> Problem to work on
From the entries below, write out exactly the lines between the line holding "The bow in her hands was drawn to its limit." and the line holding "16 days ago", inclusive, excluding any pictures.
====== The input
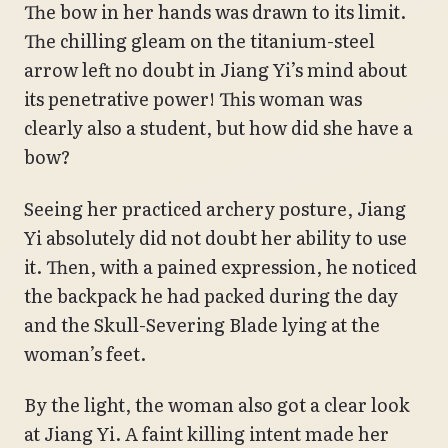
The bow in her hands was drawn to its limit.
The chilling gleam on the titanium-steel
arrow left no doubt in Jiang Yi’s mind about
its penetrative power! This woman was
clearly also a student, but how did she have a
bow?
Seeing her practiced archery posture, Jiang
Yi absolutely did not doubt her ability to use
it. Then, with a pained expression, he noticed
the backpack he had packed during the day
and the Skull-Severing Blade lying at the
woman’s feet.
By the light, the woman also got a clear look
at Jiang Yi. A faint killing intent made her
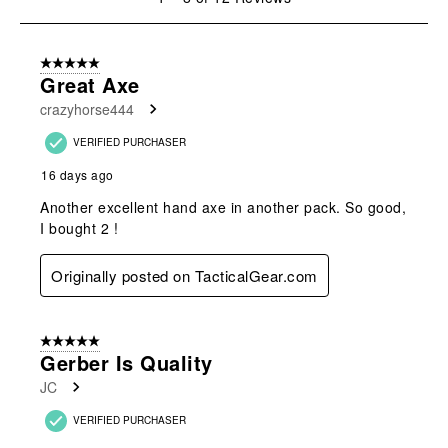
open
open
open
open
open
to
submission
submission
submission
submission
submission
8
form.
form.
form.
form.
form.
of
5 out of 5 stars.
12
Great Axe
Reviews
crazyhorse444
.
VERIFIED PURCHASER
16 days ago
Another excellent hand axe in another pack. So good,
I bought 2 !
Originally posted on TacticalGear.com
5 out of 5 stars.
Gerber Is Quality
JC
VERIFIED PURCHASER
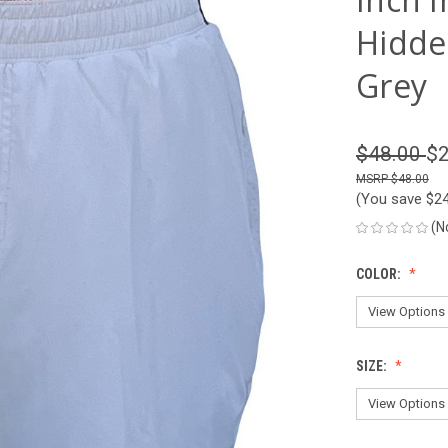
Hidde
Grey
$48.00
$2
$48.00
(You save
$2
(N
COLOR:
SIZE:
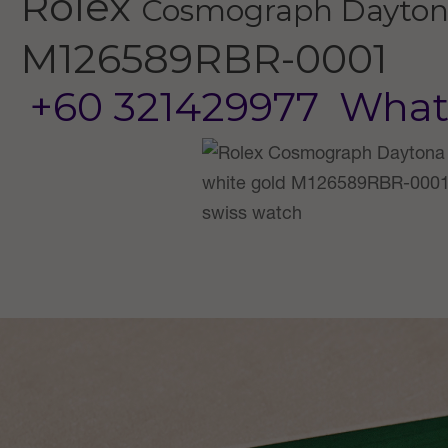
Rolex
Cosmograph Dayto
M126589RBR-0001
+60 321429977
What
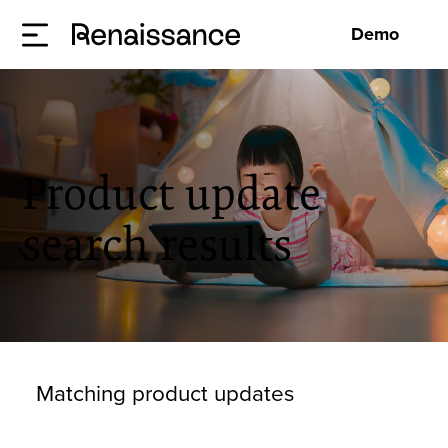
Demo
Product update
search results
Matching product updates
============
====== The input
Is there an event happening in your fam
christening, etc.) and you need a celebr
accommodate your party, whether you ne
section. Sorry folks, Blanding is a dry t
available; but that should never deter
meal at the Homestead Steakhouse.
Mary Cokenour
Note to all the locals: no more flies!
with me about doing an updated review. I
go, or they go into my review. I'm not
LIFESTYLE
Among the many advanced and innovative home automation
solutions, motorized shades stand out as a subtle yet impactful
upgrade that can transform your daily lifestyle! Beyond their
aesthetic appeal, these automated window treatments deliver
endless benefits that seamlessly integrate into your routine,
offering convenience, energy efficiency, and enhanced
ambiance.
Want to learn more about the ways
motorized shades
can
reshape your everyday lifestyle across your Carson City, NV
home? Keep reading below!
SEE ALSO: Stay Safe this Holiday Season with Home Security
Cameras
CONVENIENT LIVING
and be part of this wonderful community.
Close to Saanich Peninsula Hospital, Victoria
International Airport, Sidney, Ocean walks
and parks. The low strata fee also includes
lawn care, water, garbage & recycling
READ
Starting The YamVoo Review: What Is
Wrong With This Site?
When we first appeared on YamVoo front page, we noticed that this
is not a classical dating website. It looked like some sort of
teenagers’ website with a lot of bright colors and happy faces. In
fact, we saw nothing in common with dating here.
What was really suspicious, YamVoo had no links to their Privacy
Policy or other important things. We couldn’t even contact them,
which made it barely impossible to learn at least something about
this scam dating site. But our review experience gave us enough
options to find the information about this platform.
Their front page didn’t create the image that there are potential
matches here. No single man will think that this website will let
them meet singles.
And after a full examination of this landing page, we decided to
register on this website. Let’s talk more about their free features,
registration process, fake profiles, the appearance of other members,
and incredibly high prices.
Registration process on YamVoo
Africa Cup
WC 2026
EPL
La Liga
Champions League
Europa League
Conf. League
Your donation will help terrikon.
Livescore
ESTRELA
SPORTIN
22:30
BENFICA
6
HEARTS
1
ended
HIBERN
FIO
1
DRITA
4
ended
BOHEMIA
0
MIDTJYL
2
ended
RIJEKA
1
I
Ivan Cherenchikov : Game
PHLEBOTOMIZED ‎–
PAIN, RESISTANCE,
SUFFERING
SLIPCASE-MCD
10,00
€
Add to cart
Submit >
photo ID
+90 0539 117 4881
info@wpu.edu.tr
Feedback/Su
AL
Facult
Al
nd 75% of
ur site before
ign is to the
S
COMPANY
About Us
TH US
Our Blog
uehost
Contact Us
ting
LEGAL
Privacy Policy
============
====== The input
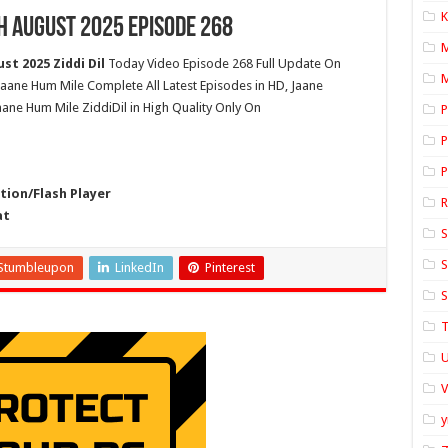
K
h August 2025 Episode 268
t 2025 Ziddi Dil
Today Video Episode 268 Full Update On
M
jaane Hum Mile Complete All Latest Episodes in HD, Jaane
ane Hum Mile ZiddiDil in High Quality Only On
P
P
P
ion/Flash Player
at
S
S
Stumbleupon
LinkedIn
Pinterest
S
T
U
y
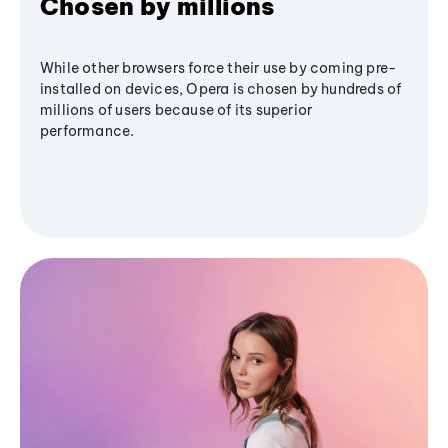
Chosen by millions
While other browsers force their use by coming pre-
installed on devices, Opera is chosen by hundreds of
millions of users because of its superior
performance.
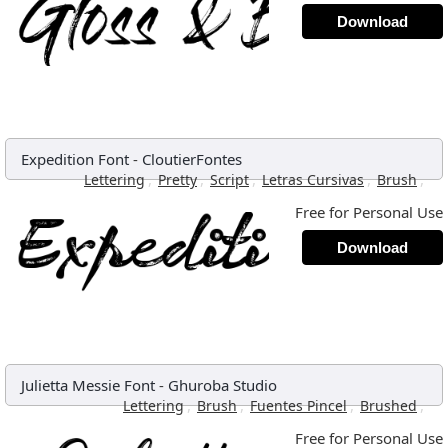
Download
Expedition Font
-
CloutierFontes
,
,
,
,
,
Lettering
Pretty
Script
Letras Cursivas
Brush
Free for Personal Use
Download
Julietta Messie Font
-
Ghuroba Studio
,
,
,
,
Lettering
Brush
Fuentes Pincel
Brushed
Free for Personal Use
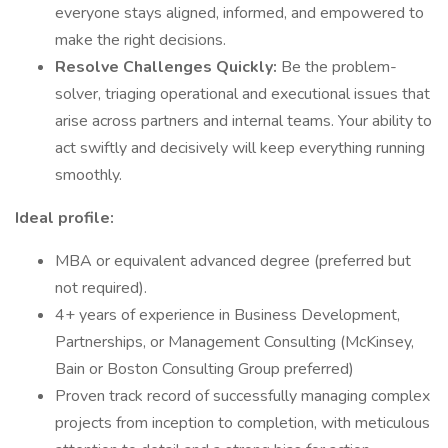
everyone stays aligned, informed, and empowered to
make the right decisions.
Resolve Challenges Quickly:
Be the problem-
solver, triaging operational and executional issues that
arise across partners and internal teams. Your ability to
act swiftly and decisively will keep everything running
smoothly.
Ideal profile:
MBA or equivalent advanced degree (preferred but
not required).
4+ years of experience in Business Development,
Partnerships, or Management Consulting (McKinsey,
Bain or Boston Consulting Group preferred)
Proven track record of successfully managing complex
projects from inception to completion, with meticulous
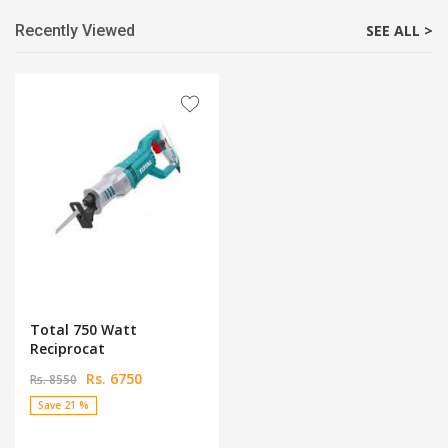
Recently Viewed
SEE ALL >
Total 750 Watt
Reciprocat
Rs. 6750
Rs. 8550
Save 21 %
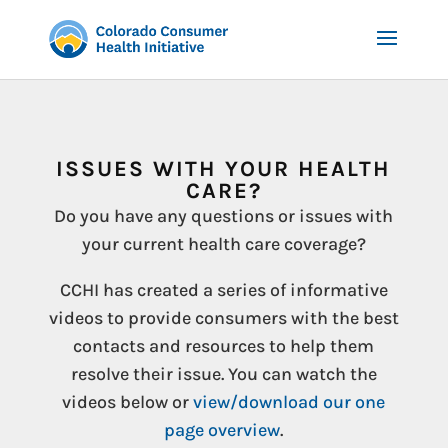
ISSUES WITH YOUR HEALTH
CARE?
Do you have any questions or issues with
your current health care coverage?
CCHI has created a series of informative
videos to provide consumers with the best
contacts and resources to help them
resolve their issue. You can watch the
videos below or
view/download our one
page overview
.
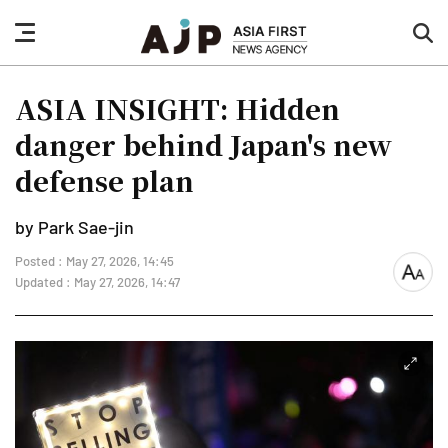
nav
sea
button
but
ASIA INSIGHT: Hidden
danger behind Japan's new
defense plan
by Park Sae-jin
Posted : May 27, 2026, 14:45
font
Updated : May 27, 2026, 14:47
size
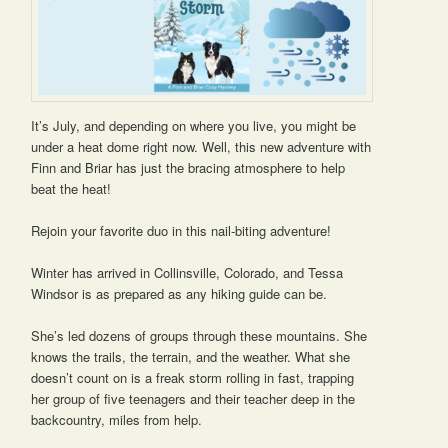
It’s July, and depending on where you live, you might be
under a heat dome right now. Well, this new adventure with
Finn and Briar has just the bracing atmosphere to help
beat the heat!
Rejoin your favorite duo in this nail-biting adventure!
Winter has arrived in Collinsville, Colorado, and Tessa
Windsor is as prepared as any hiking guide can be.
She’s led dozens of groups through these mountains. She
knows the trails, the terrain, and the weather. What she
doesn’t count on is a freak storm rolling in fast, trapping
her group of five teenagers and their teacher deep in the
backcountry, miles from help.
============
> Reply
The bow in her hands was drawn to its limit.
The chilling gleam on the titanium-steel
arrow left no doubt in Jiang Yi’s mind about
its penetrative power! This woman was
clearly also a student, but how did she have a
bow?
Seeing her practiced archery posture, Jiang
Yi absolutely did not doubt her ability to use
it. Then, with a pained expression, he noticed
the backpack he had packed during the day
and the Skull-Severing Blade lying at the
woman’s feet.
By the light, the woman also got a clear look
at Jiang Yi. A faint killing intent made her
open
open
open
open
open
to
submission
submission
submission
submission
submission
8
form.
form.
form.
form.
form.
of
5 out of 5 stars.
12
Great Axe
Reviews
crazyhorse444
.
VERIFIED PURCHASER
16 days ago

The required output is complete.